Work request: In the entries that follow, find the line containing "01.04.2023 приходилось на страховые"; from there, copy every line exactly through the line containing "рассматривается в качестве позитивн".
[[ Data listing, beginning ]]
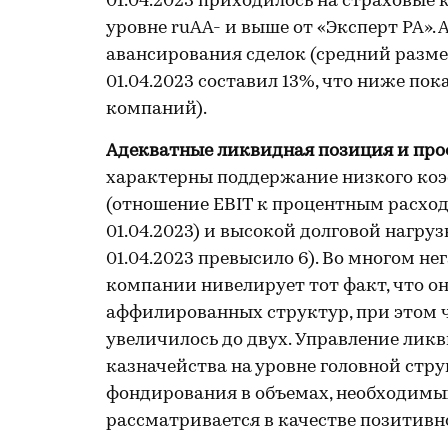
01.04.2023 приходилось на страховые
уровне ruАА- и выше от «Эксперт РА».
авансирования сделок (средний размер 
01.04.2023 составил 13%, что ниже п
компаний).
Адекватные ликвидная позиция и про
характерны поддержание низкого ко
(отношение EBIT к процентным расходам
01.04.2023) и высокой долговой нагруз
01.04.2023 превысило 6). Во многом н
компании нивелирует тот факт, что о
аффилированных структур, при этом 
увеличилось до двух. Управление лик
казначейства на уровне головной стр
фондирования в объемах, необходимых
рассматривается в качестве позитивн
[[ Data listing, end ]]
[[ Data listing, beginning ]]
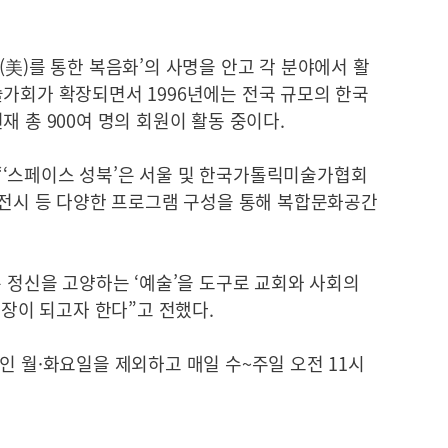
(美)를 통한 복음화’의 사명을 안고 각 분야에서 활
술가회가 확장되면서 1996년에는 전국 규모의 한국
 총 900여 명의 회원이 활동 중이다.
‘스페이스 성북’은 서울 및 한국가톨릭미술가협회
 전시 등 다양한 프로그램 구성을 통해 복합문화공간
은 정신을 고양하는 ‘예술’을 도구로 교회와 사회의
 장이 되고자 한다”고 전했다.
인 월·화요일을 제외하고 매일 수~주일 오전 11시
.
[[ Data listing, end ]]
[[ Data listing, beginning ]]
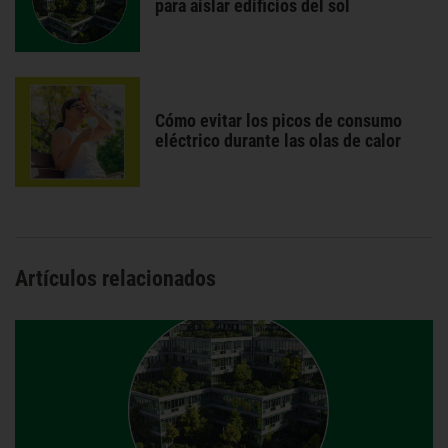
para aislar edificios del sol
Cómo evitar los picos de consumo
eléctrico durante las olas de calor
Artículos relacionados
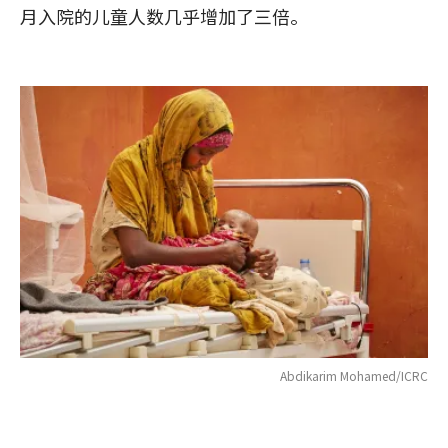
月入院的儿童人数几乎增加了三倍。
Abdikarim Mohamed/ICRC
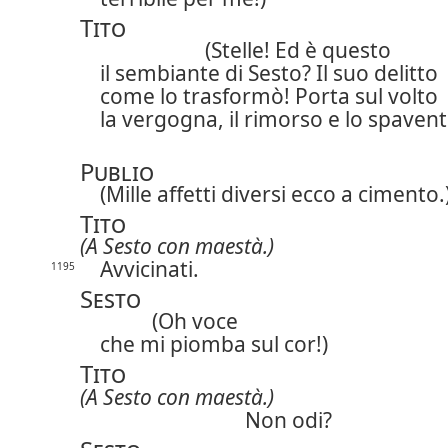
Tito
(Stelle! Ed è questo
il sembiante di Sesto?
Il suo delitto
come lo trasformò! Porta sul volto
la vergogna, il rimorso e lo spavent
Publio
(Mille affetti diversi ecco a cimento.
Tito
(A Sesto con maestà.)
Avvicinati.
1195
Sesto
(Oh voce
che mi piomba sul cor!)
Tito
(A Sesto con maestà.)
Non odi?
[[ Data listing, end ]]
Answer for this exercise:
01.04.2023 приходилось на страховые
уровне ruАА- и выше от «Эксперт РА».
авансирования сделок (средний размер 
01.04.2023 составил 13%, что ниже п
компаний).
Адекватные ликвидная позиция и про
характерны поддержание низкого ко
(отношение EBIT к процентным расходам
01.04.2023) и высокой долговой нагруз
01.04.2023 превысило 6). Во многом н
компании нивелирует тот факт, что о
аффилированных структур, при этом 
увеличилось до двух. Управление лик
казначейства на уровне головной стр
фондирования в объемах, необходимых
рассматривается в качестве позитивн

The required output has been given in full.